Ces faits ont été attestés, non seulement par ceux qui approchaient la reine pendant notre séparation, mais par la voix publique, par tous ceux qui les ont vues ensemble, ne fût-ce qu'une minute. A l'insolence, cette femme joint un intérêt sordide ; car (...) il est avéré qu'outre les fonds qu'elle a fait passer en Angleterre, elle a extorqué de la reine un billet de quatre cent mille livres. (...) On m'a parlé aussi de sommes considérables en diamants, qui ont passé entre ses mains. »
— Alexis Donnet, Histoire de l'Émigration pendant la Révolution française, Hachette (1907), pp. 238-244.
La reine rend son dernier soupir en Angleterre à la mi-novembre 1810. La monarchie française est rétablie en 1814. Jeanne Marguerite rentre en France avec son époux. Elle meurt à Paris, 20 rue Taitbout (2e arrondissement ancien), le [15],[16], quelques jours avant ses 80 ans.
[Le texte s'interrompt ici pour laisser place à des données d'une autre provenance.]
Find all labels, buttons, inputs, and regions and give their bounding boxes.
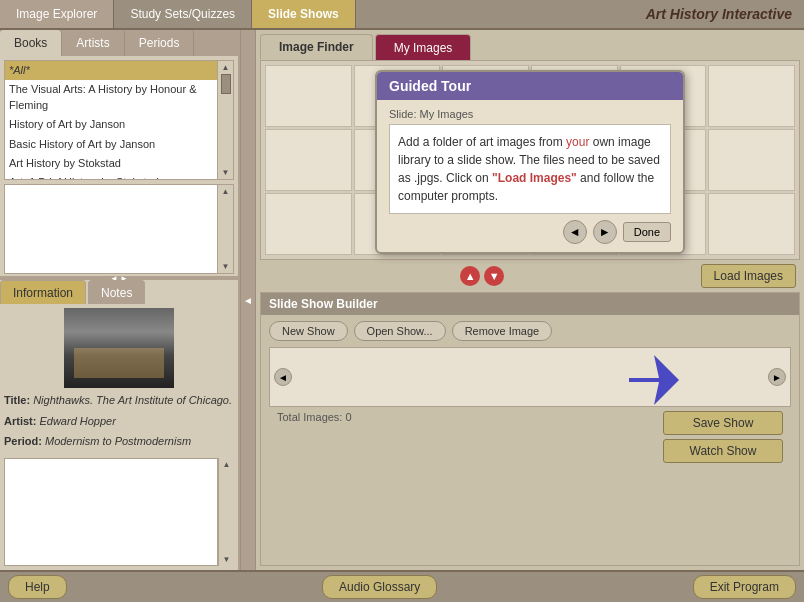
scroll-down-icon[interactable]: ▼ <box>222 168 230 177</box>
save-watch-buttons: Save Show Watch Show <box>655 407 791 467</box>
builder-bottom: Total Images: 0 Save Show Watch Show <box>261 407 799 471</box>
tab-notes[interactable]: Notes <box>88 280 145 304</box>
exit-program-button[interactable]: Exit Program <box>693 575 796 599</box>
info-scroll-down[interactable]: ▼ <box>223 555 231 564</box>
right-tabs: Image Finder My Images <box>256 30 804 60</box>
open-show-button[interactable]: Open Show... <box>354 321 446 341</box>
info-content: Title: Nighthawks. The Art Institute of … <box>0 304 238 570</box>
image-cell[interactable] <box>708 193 795 255</box>
watch-show-button[interactable]: Watch Show <box>663 439 783 463</box>
builder-header: Slide Show Builder <box>269 297 378 311</box>
image-cell[interactable] <box>265 193 352 255</box>
info-section: Information Notes Title: Nighthawks. The… <box>0 280 238 570</box>
list-item[interactable]: Art: A Brief History by Stokstad <box>5 173 217 179</box>
info-artist-row: Artist: Edward Hopper <box>4 413 234 430</box>
image-cell[interactable] <box>708 129 795 191</box>
slideshow-builder: Slide Show Builder New Show Open Show...… <box>260 292 800 566</box>
info-title-row: Title: Nighthawks. The Art Institute of … <box>4 392 234 409</box>
app-title: Art History Interactive <box>646 0 804 28</box>
book-list: *All* The Visual Arts: A History by Hono… <box>5 61 217 179</box>
remove-image-button[interactable]: Remove Image <box>452 321 553 341</box>
tour-prev-button[interactable]: ◄ <box>563 220 587 244</box>
left-panel: Books Artists Periods *All* The Visual A… <box>0 30 240 570</box>
scroll2-down-icon[interactable]: ▼ <box>222 262 230 271</box>
left-tabs: Books Artists Periods <box>0 30 238 56</box>
right-panel: Image Finder My Images <box>256 30 804 570</box>
scroll-down-button[interactable]: ▼ <box>484 266 504 286</box>
list-item[interactable]: Art History by Stokstad <box>5 154 217 173</box>
audio-glossary-button[interactable]: Audio Glossary <box>322 575 437 599</box>
scroll-up-button[interactable]: ▲ <box>460 266 480 286</box>
tab-slide-shows[interactable]: Slide Shows <box>252 0 356 28</box>
scroll-up-icon[interactable]: ▲ <box>222 63 230 72</box>
info-period-row: Period: Modernism to Postmodernism <box>4 433 234 450</box>
info-scroll-up[interactable]: ▲ <box>223 460 231 469</box>
info-tabs: Information Notes <box>0 280 238 304</box>
tab-study-sets[interactable]: Study Sets/Quizzes <box>114 0 252 28</box>
scrollbar-thumb[interactable] <box>221 74 231 94</box>
guided-tour-text: Add a folder of art images from your own… <box>389 124 671 214</box>
image-cell[interactable] <box>265 129 352 191</box>
artwork-thumbnail <box>64 308 174 388</box>
filmstrip-prev-button[interactable]: ◄ <box>274 368 292 386</box>
tour-done-button[interactable]: Done <box>623 222 671 242</box>
tab-artists[interactable]: Artists <box>62 30 124 56</box>
tab-my-images[interactable]: My Images <box>375 34 472 60</box>
load-images-button[interactable]: Load Images <box>701 264 796 288</box>
guided-tour-panel: Guided Tour Slide: My Images Add a folde… <box>375 70 685 254</box>
filmstrip: ◄ ► <box>269 347 791 407</box>
new-show-button[interactable]: New Show <box>269 321 348 341</box>
image-cell[interactable] <box>265 65 352 127</box>
list-item[interactable]: Basic History of Art by Janson <box>5 135 217 154</box>
image-cell[interactable] <box>708 65 795 127</box>
panel-resize-arrow[interactable]: ◄ <box>240 30 256 570</box>
help-button[interactable]: Help <box>8 575 67 599</box>
list-item[interactable]: *All* <box>5 61 217 80</box>
guided-tour-header: Guided Tour <box>377 72 683 100</box>
slide-label: Slide: My Images <box>389 108 671 120</box>
tab-information[interactable]: Information <box>0 280 86 304</box>
list-item[interactable]: History of Art by Janson <box>5 115 217 134</box>
tab-books[interactable]: Books <box>0 30 62 56</box>
tab-periods[interactable]: Periods <box>125 30 195 56</box>
bottom-bar: Help Audio Glossary Exit Program <box>0 570 804 602</box>
top-navigation: Image Explorer Study Sets/Quizzes Slide … <box>0 0 804 30</box>
scroll2-up-icon[interactable]: ▲ <box>222 187 230 196</box>
tab-image-explorer[interactable]: Image Explorer <box>0 0 114 28</box>
tour-next-button[interactable]: ► <box>593 220 617 244</box>
save-show-button[interactable]: Save Show <box>663 411 783 435</box>
total-images-label: Total Images: 0 <box>269 407 360 427</box>
tab-image-finder[interactable]: Image Finder <box>260 34 373 60</box>
list-item[interactable]: The Visual Arts: A History by Honour & F… <box>5 80 217 115</box>
guided-tour-body: Slide: My Images Add a folder of art ima… <box>377 100 683 252</box>
filmstrip-next-button[interactable]: ► <box>768 368 786 386</box>
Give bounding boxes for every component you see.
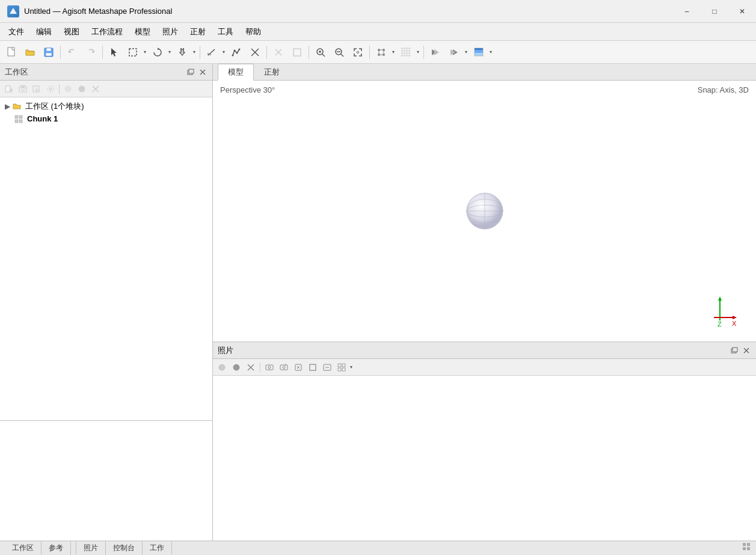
workspace-float-button[interactable] <box>186 67 195 77</box>
bottom-tab-workspace[interactable]: 工作区 <box>5 541 41 555</box>
chunk1-item[interactable]: Chunk 1 <box>0 113 212 124</box>
photos-tb-circle1[interactable] <box>215 361 229 374</box>
marker-button[interactable] <box>246 44 264 61</box>
workspace-close-button[interactable] <box>198 67 207 77</box>
stereo-right-dropdown[interactable]: ▾ <box>463 44 469 61</box>
menu-help[interactable]: 帮助 <box>239 24 267 40</box>
toolbar-sep-1 <box>60 46 61 59</box>
menu-view[interactable]: 视图 <box>58 24 85 40</box>
svg-rect-96 <box>280 365 287 370</box>
rect-select-dropdown[interactable]: ▾ <box>142 44 148 61</box>
menu-tools[interactable]: 工具 <box>212 24 239 40</box>
fit-button[interactable] <box>349 44 367 61</box>
photos-tb-circle2[interactable] <box>230 361 243 374</box>
svg-rect-4 <box>46 53 52 56</box>
menu-photo[interactable]: 照片 <box>156 24 184 40</box>
ws-camera-button[interactable] <box>16 82 29 96</box>
photos-close-button[interactable] <box>742 346 751 355</box>
photos-tb-square[interactable] <box>306 361 319 374</box>
rect-select-button[interactable] <box>124 44 142 61</box>
tab-model[interactable]: 模型 <box>218 64 254 81</box>
grid-view-button[interactable] <box>397 44 415 61</box>
tab-ortho[interactable]: 正射 <box>254 64 290 80</box>
ws-settings-button[interactable] <box>44 82 57 96</box>
ws-add-button[interactable] <box>2 82 16 96</box>
undo-button[interactable] <box>63 44 81 61</box>
ws-export-button[interactable] <box>30 82 43 96</box>
maximize-button[interactable]: □ <box>701 0 728 23</box>
menu-model[interactable]: 模型 <box>129 24 156 40</box>
workspace-root-item[interactable]: ▶ 工作区 (1个堆块) <box>0 100 212 113</box>
stereo-right-group: ▾ <box>445 44 469 61</box>
bottom-tab-photos[interactable]: 照片 <box>76 541 106 555</box>
open-button[interactable] <box>21 44 39 61</box>
bottom-tab-work[interactable]: 工作 <box>143 541 172 555</box>
pan-button[interactable] <box>173 44 191 61</box>
altitude-button[interactable] <box>470 44 488 61</box>
menu-workflow[interactable]: 工作流程 <box>85 24 129 40</box>
workspace-title: 工作区 <box>5 67 28 78</box>
photos-tb-camera1[interactable] <box>263 361 276 374</box>
mesh-view-button[interactable] <box>372 44 390 61</box>
redo-button[interactable] <box>82 44 100 61</box>
grid-view-dropdown[interactable]: ▾ <box>415 44 421 61</box>
photos-tb-export[interactable] <box>321 361 334 374</box>
altitude-dropdown[interactable]: ▾ <box>488 44 494 61</box>
ws-circle-dark[interactable] <box>75 82 88 96</box>
toolbar-sep-4 <box>266 46 267 59</box>
svg-point-15 <box>232 54 234 56</box>
mesh-view-dropdown[interactable]: ▾ <box>390 44 396 61</box>
measure-dropdown[interactable]: ▾ <box>221 44 227 61</box>
ws-tb-sep-1 <box>59 84 60 94</box>
rotate-button[interactable] <box>149 44 167 61</box>
menu-ortho[interactable]: 正射 <box>184 24 212 40</box>
photos-tb-grid[interactable] <box>335 361 348 374</box>
zoom-in-button[interactable] <box>312 44 330 61</box>
svg-point-91 <box>233 364 239 370</box>
select-button[interactable] <box>105 44 123 61</box>
photos-panel: 照片 <box>213 342 756 541</box>
stereo-left-button[interactable] <box>426 44 444 61</box>
grid-view-group: ▾ <box>397 44 421 61</box>
workspace-root-label: 工作区 (1个堆块) <box>25 101 84 112</box>
bottom-tab-reference[interactable]: 参考 <box>41 541 71 555</box>
pan-dropdown[interactable]: ▾ <box>191 44 197 61</box>
rotate-dropdown[interactable]: ▾ <box>167 44 173 61</box>
delete-button[interactable] <box>269 44 287 61</box>
menubar: 文件编辑视图工作流程模型照片正射工具帮助 <box>0 23 756 41</box>
svg-rect-52 <box>475 50 483 53</box>
window-title: Untitled — Agisoft Metashape Professiona… <box>24 7 172 16</box>
workspace-tree[interactable]: ▶ 工作区 (1个堆块) Chunk 1 <box>0 97 212 420</box>
toolbar-sep-7 <box>423 46 424 59</box>
svg-point-63 <box>22 87 25 90</box>
menu-file[interactable]: 文件 <box>2 24 30 40</box>
workspace-toolbar <box>0 81 212 97</box>
minimize-button[interactable]: – <box>673 0 701 23</box>
zoom-out-button[interactable] <box>330 44 348 61</box>
svg-rect-94 <box>266 365 273 370</box>
photos-tb-rotate[interactable] <box>292 361 305 374</box>
bottom-tab-console[interactable]: 控制台 <box>106 541 143 555</box>
save-button[interactable] <box>40 44 58 61</box>
svg-rect-108 <box>342 368 345 371</box>
svg-rect-56 <box>189 69 194 73</box>
stereo-right-button[interactable] <box>445 44 463 61</box>
new-button[interactable] <box>2 44 20 61</box>
measure-button[interactable] <box>203 44 221 61</box>
bottom-tabs-bar: 工作区 参考 照片 控制台 工作 <box>0 541 756 555</box>
photos-float-button[interactable] <box>730 346 739 355</box>
menu-edit[interactable]: 编辑 <box>30 24 58 40</box>
crop-button[interactable] <box>288 44 306 61</box>
polyline-button[interactable] <box>227 44 245 61</box>
svg-rect-106 <box>342 364 345 367</box>
photos-tb-remove[interactable] <box>244 361 257 374</box>
ws-remove-button[interactable] <box>89 82 102 96</box>
workspace-header-controls <box>186 67 207 77</box>
ws-circle-green[interactable] <box>61 82 75 96</box>
photos-tb-camera2[interactable] <box>277 361 290 374</box>
svg-line-29 <box>341 54 343 57</box>
bottom-tabs-right: 照片 控制台 工作 <box>76 541 172 555</box>
photos-tb-grid-dropdown[interactable]: ▾ <box>348 359 354 376</box>
close-button[interactable]: ✕ <box>728 0 756 23</box>
svg-rect-102 <box>310 364 316 370</box>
Elle est inhumée le 13 au cimetière du Père-Lachaise, en concession temporaire[17]. Ses biens sont aussitôt mis sous scellés, le pouvoir royal souhaitant saisir toute correspondance compromettante[18]. Son mari lui survit sept mois[19] ; comme ceux de sa femme, ses biens sont mis sous scellés le jour même de sa mort[20]. Selon ses volontés, il est inhumé auprès de sa mère à Champs-sur-Marne, où sa pierre tombale existe toujours.